The plan was "conceived" before we were married. We talked about it. I don't know why I was initially so dense, but I had the idea picked up from somewhere that you weren't supposed to interfere with "natural processes" and you just took the kids the good Lord gave you. My wife-to-be had no problem with a big family and receiving little blessings from the Lord. She just had a different idea about the process. We worked it out. The important thing was that it was our plan for which we took responsibility.

We also got real lucky (or blessed) on the first one. We signed up for maternity insurance. It cost $62.50 a week month which after rent was our major expense and a pretty big chunk of our monthly expenses. The contract required us to pay in at least eleven months before we could make a claim. I guess they were concerned about someone signing up with a "pre-existing condition." We were blessed with our first-born 13 months into the policy and were fully covered. Then we canceled. Our agent tried to get us to extend because he was facing penalties for too many similar situations in 1982 Provo. We declined.
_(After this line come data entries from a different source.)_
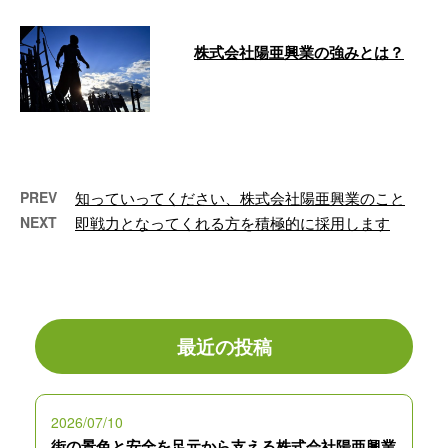
株式会社陽亜興業の強みとは？
東京都世田谷区の株式会社陽亜興
業です。 私たちは、東京都・埼
玉県・神奈川県などを中心に足場
工事を行な …
PREV
知っていってください、株式会社陽亜興業のこと
NEXT
即戦力となってくれる方を積極的に採用します
最近の投稿
2026/07/10
街の景色と安全を足元から支える株式会社陽亜興業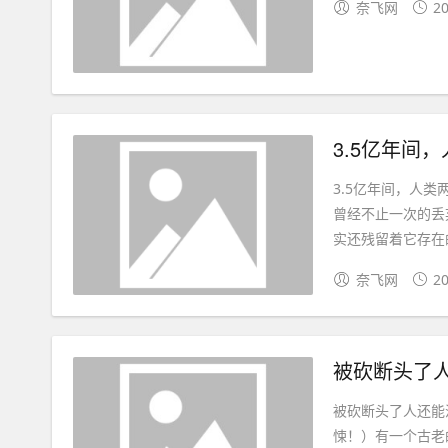
奈飞网
20
3.5亿年间
3.5亿年间，人
曾经不止一次的丢
实还残留着它存在的
奈飞网
20
被砍断头了
被砍断头了人还能
悚！）有一个古老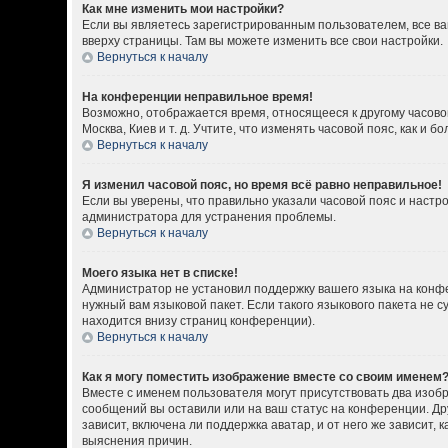
Как мне изменить мои настройки?
Если вы являетесь зарегистрированным пользователем, все ва
вверху страницы. Там вы можете изменить все свои настройки.
Вернуться к началу
На конференции неправильное время!
Возможно, отображается время, относящееся к другому часовому
Москва, Киев и т. д. Учтите, что изменять часовой пояс, как 
Вернуться к началу
Я изменил часовой пояс, но время всё равно неправильное!
Если вы уверены, что правильно указали часовой пояс и настр
администратора для устранения проблемы.
Вернуться к началу
Моего языка нет в списке!
Администратор не установил поддержку вашего языка на конфе
нужный вам языковой пакет. Если такого языкового пакета не
находится внизу страниц конференции).
Вернуться к началу
Как я могу поместить изображение вместе со своим именем
Вместе с именем пользователя могут присутствовать два изобр
сообщений вы оставили или на ваш статус на конференции. Др
зависит, включена ли поддержка аватар, и от него же зависит
выяснения причин.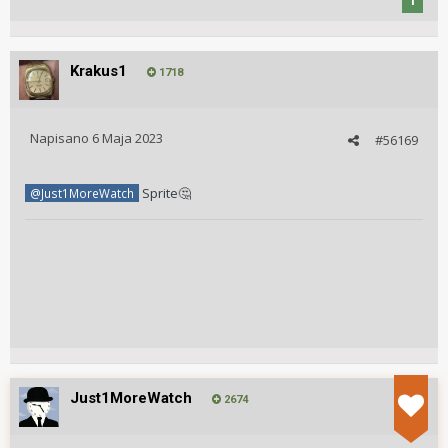
1
Krakus1
1718
Napisano
6 Maja 2023
#56169
Sprite
@Just1MoreWatch
🤔
Just1MoreWatch
2674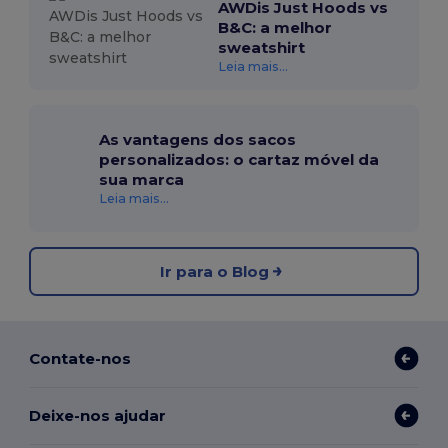
AWDis Just Hoods vs
B&C: a melhor
sweatshirt
Leia mais...
As vantagens dos sacos
personalizados: o cartaz móvel da
sua marca
Leia mais...
Ir para o Blog
Contate-nos
Deixe-nos ajudar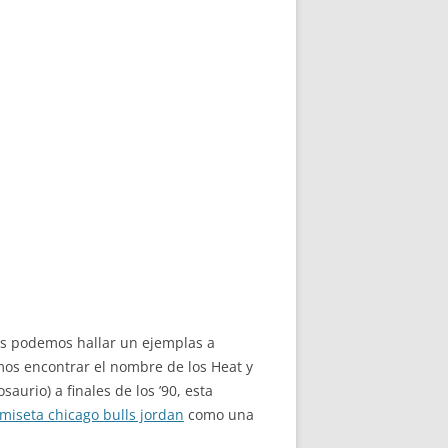
os podemos hallar un ejemplas a
mos encontrar el nombre de los Heat y
aurio) a finales de los ’90, esta
miseta chicago bulls jordan
como una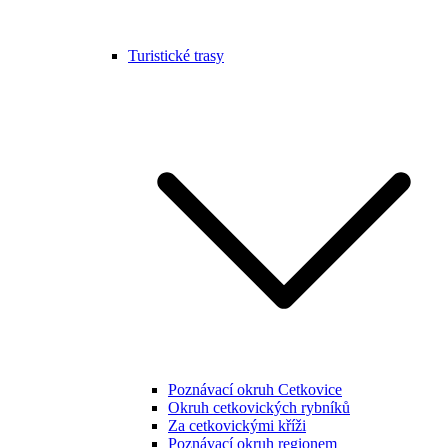
Turistické trasy
Poznávací okruh Cetkovice
Okruh cetkovických rybníků
Za cetkovickými kříži
Poznávací okruh regionem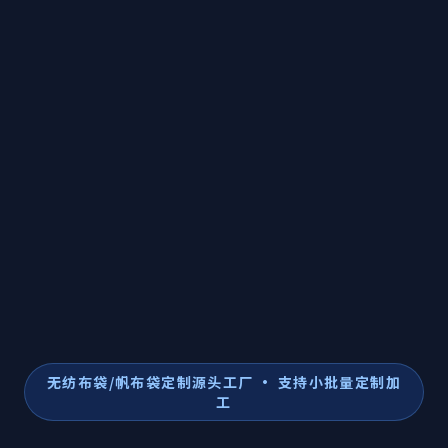
无纺布袋/帆布袋定制源头工厂 · 支持小批量定制加
工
When my wife went back to teaching before our second child, we had good health care through her work with options for medical support for family planning. It was a blessing. By the time the second came, I was in full-time employment and had good health care benefits as well. After our third child, my wife quite teaching because day care was no longer economically sane on a teacher's salary. And were were still grateful for the health care and family planning options we had through insurance coverage with my government job.
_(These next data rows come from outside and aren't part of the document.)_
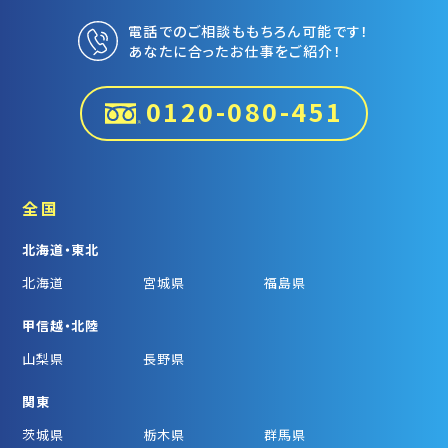
電話でのご相談ももちろん可能です！
あなたに合ったお仕事をご紹介！
0120-080-451
全国
北海道・東北
北海道
宮城県
福島県
甲信越・北陸
山梨県
長野県
関東
茨城県
栃木県
群馬県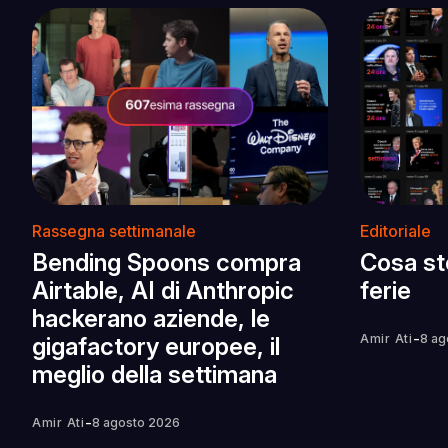
Rassegna settimanale
Editoriale
Bending Spoons compra
Cosa st
Airtable, AI di Anthropic
ferie
hackerano aziende, le
-
Amir Ati
8 ag
gigafactory europee, il
meglio della settimana
-
Amir Ati
8 agosto 2026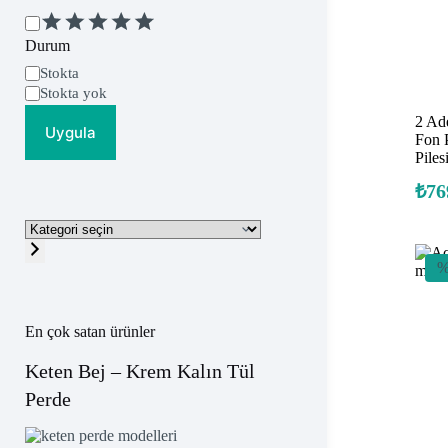
Değerlendirme
Durum
Uygunluk
Stokta
Stokta yok
2 Ad
Uygula
Fon 
Piles
₺
76
Kategori
seçin
%
En çok satan ürünler
Keten Bej – Krem Kalın Tül
Perde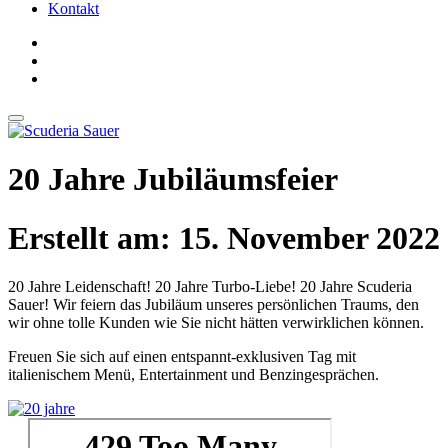
Kontakt
20 Jahre Jubiläumsfeier
Erstellt am: 15. November 2022
20 Jahre Leidenschaft! 20 Jahre Turbo-Liebe! 20 Jahre Scuderia
Sauer! Wir feiern das Jubiläum unseres persönlichen Traums, den
wir ohne tolle Kunden wie Sie nicht hätten verwirklichen können.
Freuen Sie sich auf einen entspannt-exklusiven Tag mit
italienischem Menü, Entertainment und Benzingesprächen.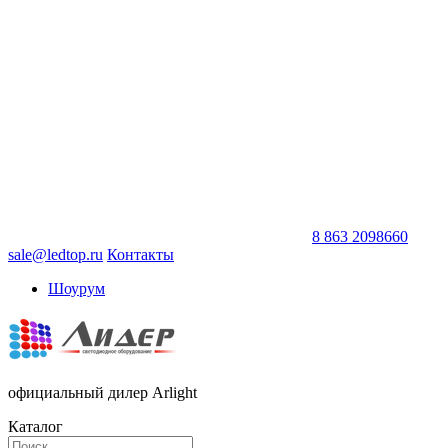
8 863 2098660
sale@ledtop.ru
Контакты
Шоурум
официальный дилер Arlight
Каталог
That's all I ever wanted to see for the rest of the people of the United States - the ability to select from good insurance options with basic human needs covered, including family planning and childbirth (even as a pre-existing condition). No one is forced to use contraceptives under government health insurance. But I think they should be available for those who make that choice. And I wish no offense, but I think that choice should be available for anyone in this country regardless of where they work. See, Griswold v. Connecticut. In this case, I think the Right of Privacy and Fourteenth Amendment protections for individuals trump any claim to religious rights of institutions under the "free exercise" clause of the First Amendment. The President came up with a good solution to make sure the coverage was by the health insurance provider, not necessarily the employing institution that may have religious objections. Maybe a single-payer government run system would work better that way, but I actually like the option of choosing my health-care insurance provider assured that basic coverage concerns will be met under law.

It also makes me consider my debt for my blessing to the pioneers like Margaret Sanger who was arrested for advocating birth control less than a hundred years ago. Sanger had other beliefs and activities that weren't all that admirable, but don't we owe her anyway? I mean, even Ann Romney, maybe even Mitt, once supported Planned Parenthood.
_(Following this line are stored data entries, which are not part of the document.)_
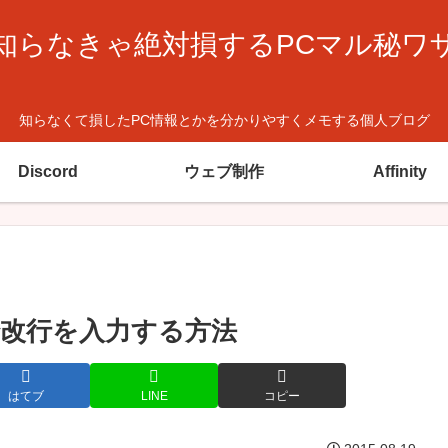
知らなきゃ絶対損するPCマル秘ワ
知らなくて損したPC情報とかを分かりやすくメモする個人ブログ
Discord
ウェブ制作
Affinity
で改行を入力する方法
はてブ
LINE
コピー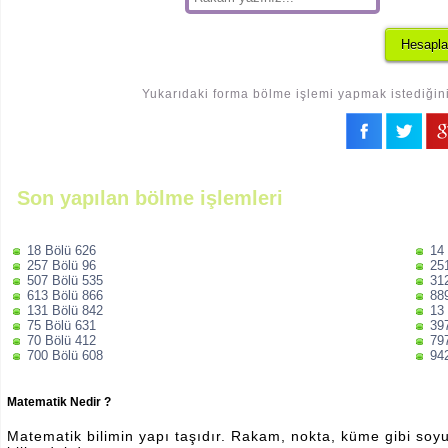
Yukarıdaki forma bölme işlemi yapmak istediğiniz
Son yapılan bölme işlemleri
18 Bölü 626
14
257 Bölü 96
25
507 Bölü 535
31
613 Bölü 866
88
131 Bölü 842
13
75 Bölü 631
39
70 Bölü 412
79
700 Bölü 608
94
Matematik Nedir ?
Matematik bilimin yapı taşıdır. Rakam, nokta, küme gibi soyut 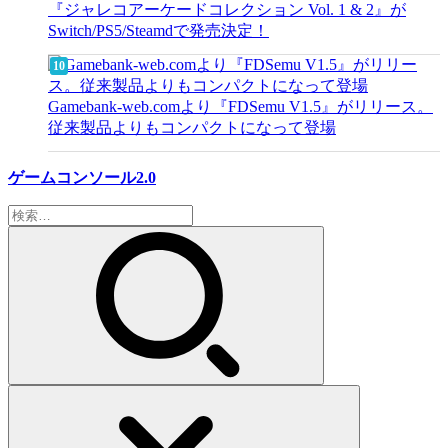
『ジャレコアーケードコレクション Vol. 1 & 2』が
Switch/PS5/Steamdで発売決定！
Gamebank-web.comより『FDSemu V1.5』がリリース。
従来製品よりもコンパクトになって登場
ゲームコンソール2.0
検
索: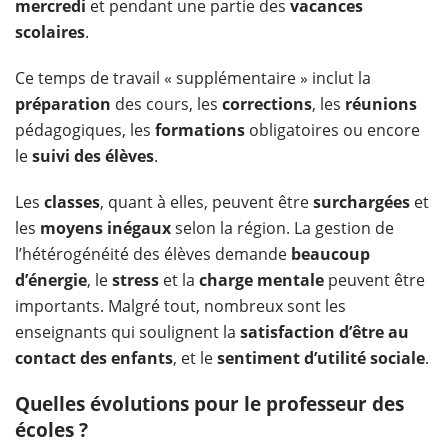
mercredi
et pendant une partie des
vacances
scolaires
.
Ce temps de travail « supplémentaire » inclut la
préparation
des cours, les
corrections
, les
réunions
pédagogiques, les
formations
obligatoires ou encore
le
suivi des élèves
.
Les
classes
, quant à elles, peuvent être
surchargées
et
les
moyens inégaux
selon la région. La gestion de
l’hétérogénéité des élèves demande
beaucoup
d’énergie
, le
stress
et la
charge mentale
peuvent être
importants. Malgré tout, nombreux sont les
enseignants qui soulignent la
satisfaction d’être au
contact des enfants
, et le
sentiment d’utilité sociale
.
Quelles évolutions pour le professeur des
écoles ?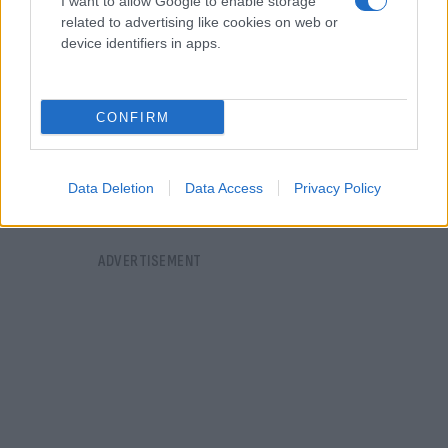
I want to allow Google to enable storage
related to advertising like cookies on web or
device identifiers in apps.
CONFIRM
Data Deletion
Data Access
Privacy Policy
And my own little blessings? So far, they are all productive, tax-paying members of society (all but the youngest who is still too young for a wage job - yet he's got some great potential!). Somebody is going to have to help pay down the debt and cover the safety net in the future. We could all do a little better in that regard. "Ask not what your Country can do for you, but what you . . . ." I helped raise six wonderful people to contribute to our Union's positive future.

Sunday, March 4, 2012

Lest there be any misunderstanding, I remind readers that I do not speak for the Church of Jesus Christ of Latter-day Saints in any official capacity. Just to help, here is a link to the official church website on the issue of Birth Control.


  1. (Anon/M) Clicking on "like" wasn't enough for that one. I feel so strongly about that subject that there is no other way but to comment and say, "Amen. I totally agree. More power to you!"

    1. Thanks, M! It isn't an easy subject. But all I can say is what I know from my own experience and beliefs.

  2. I attended Georgetown Law and it was very frustrating to not have birth control coverage. We couldn't afford for my wife to not work and we couldn't afford daycare. Nevertheless, 9 months after starting law school (and losing our then-existing birth control coverage), we had our first child.

    I had never considered your argument before, but it makes a lot of sense.